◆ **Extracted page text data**
****************
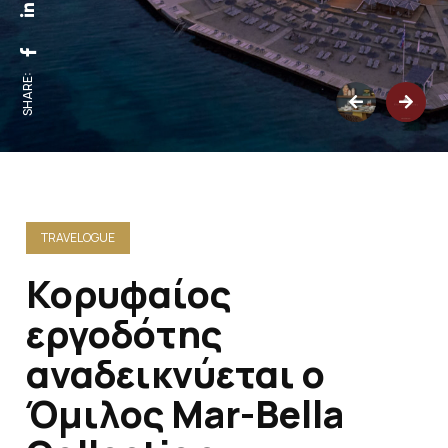
SHARE:
TRAVELOGUE
Κορυφαίος
εργοδότης
αναδεικνύεται ο
Όμιλος Mar-Bella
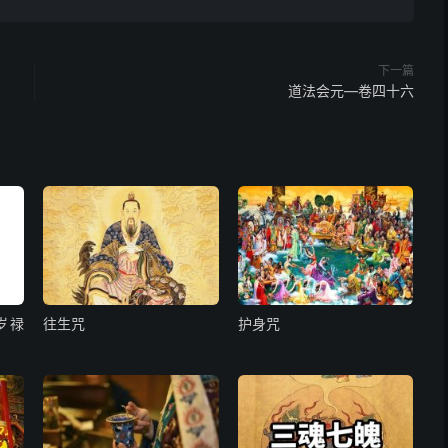
下一篇
奏为某投词，伏念下民积罪，大劫难逃。累载兵戈，饥馑札
道法会元—卷四十六
之朱殷，边城变而青野。迨此多方未靖，凛乎微命如悬。惟
。是以敬抒丹臆，一辰诉皇穹，冀恩宥於民愆，使兵消於境
；含哺鼓腹，期咸囿於雍熙等因。臣领词虔切，不败抑违。
民罪苦，告下大劫天经三宝神咒，命将施行。除已章奏昊天
三境伏魔心章奏闻者。
岁禄
往生咒
护身咒
拜上奏神霄玉清真王长生大帝，东极青华大帝，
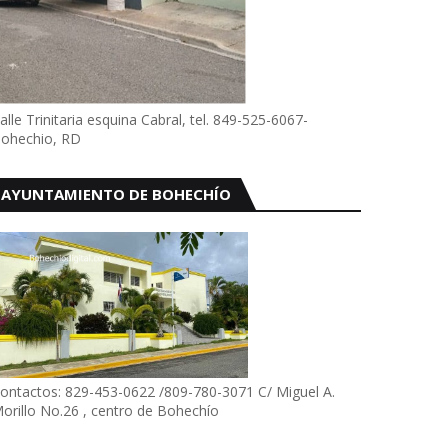
alle Trinitaria esquina Cabral, tel. 849-525-6067-
ohechio, RD
AYUNTAMIENTO DE BOHECHÍO
ontactos: 829-453-0622 /809-780-3071 C/ Miguel A.
orillo No.26 , centro de Bohechío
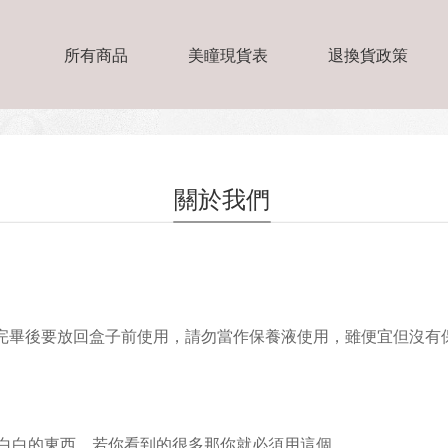
所有商品
美瞳現貨表
退換貨政策
關於我們
完畢後要放回盒子前使用，請勿當作保養液使用，雖便宜但沒有
白白的東西，若你看到的很多那你就必須用這個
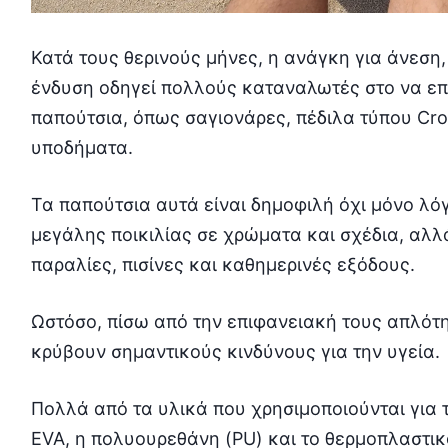
Κατά τους θερινούς μήνες, η ανάγκη για άνεση,
ένδυση οδηγεί πολλούς καταναλωτές στo να επ
παπούτσια, όπως σαγιονάρες, πέδιλα τύπου Croc
υποδήματα.
Τα παπούτσια αυτά είναι δημοφιλή όχι μόνο λό
μεγάλης ποικιλίας σε χρώματα και σχέδια, αλλ
παραλίες, πισίνες και καθημερινές εξόδους.
Ωστόσο, πίσω από την επιφανειακή τους απλότη
κρύβουν σημαντικούς κινδύνους για την υγεία.
Πολλά από τα υλικά που χρησιμοποιούνται για 
EVA, η πολυουρεθάνη (PU) και το θερμοπλαστικ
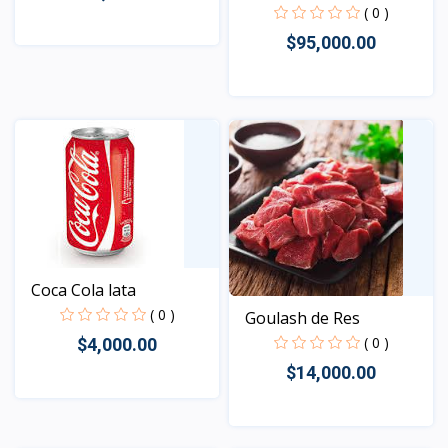
Americana
( 0 )
$95,000.00
Vista
Vista
Coca Cola lata
( 0 )
Goulash de Res
( 0 )
$4,000.00
$14,000.00
Vista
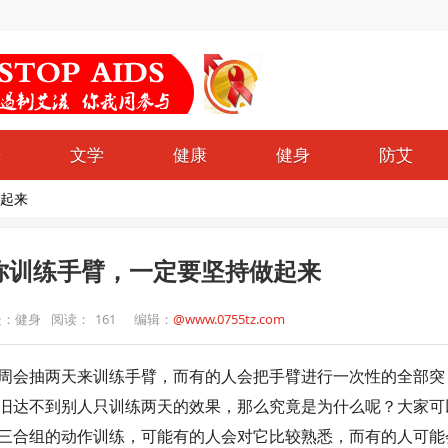
哥
文学
健康
健身
防艾
起来
你训练手臂，一定要坚持做起来
处：健身
阅读：
161
编辑：
@www.0755tz.com
周会抽两天来训练手臂，而有的人会把手臂进行一次性的全部突
旧达不到别人只训练两天的效果，那么究竟是为什么呢？大家可
三合组的动作训练，可能有的人会对它比较熟悉，而有的人可能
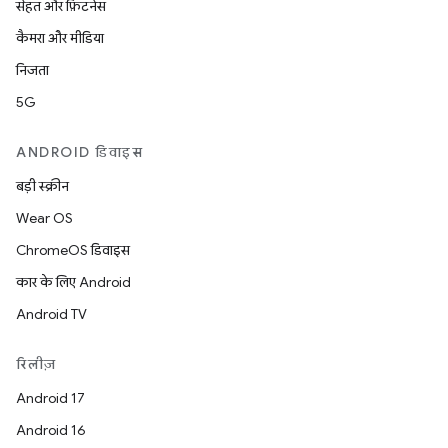
सेहत और फ़िटनेस
कैमरा और मीडिया
निजता
5G
ANDROID डिवाइस
बड़ी स्क्रीन
Wear OS
ChromeOS डिवाइस
कार के लिए Android
Android TV
रिलीज़
Android 17
Android 16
****************
◆ **Task details**
Task for the records above: copy every line in which the word "παπούτσια" occurs.

◆ **Response to this exercise**
παπούτσια, όπως σαγιονάρες, πέδιλα τύπου Croc
Τα παπούτσια αυτά είναι δημοφιλή όχι μόνο λό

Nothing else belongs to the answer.